Problem details: Whenever a line in the material below contains "AirCon", copy that line.

==== The records ====

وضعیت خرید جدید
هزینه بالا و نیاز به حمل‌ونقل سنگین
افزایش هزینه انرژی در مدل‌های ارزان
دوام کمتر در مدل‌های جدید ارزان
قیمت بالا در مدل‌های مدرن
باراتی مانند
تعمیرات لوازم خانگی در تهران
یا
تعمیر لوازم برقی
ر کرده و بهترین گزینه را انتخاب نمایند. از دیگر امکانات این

====
==== The records ====

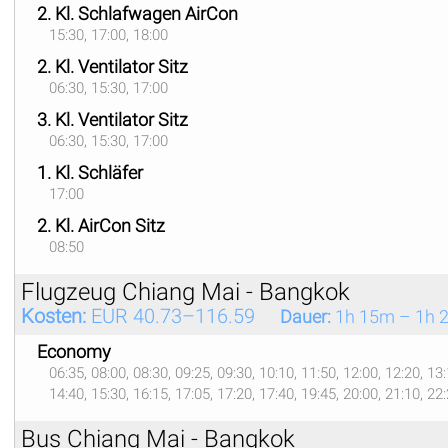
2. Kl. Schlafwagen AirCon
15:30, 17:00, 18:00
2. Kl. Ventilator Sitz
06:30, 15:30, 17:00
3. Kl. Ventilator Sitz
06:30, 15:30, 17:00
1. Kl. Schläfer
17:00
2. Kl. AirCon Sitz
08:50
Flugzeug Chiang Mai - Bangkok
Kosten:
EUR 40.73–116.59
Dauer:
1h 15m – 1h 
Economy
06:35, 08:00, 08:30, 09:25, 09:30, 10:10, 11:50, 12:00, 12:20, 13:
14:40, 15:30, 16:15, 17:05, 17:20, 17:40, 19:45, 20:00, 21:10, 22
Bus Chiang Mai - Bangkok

====

Task solution:
2. Kl. Schlafwagen AirCon
2. Kl. AirCon Sitz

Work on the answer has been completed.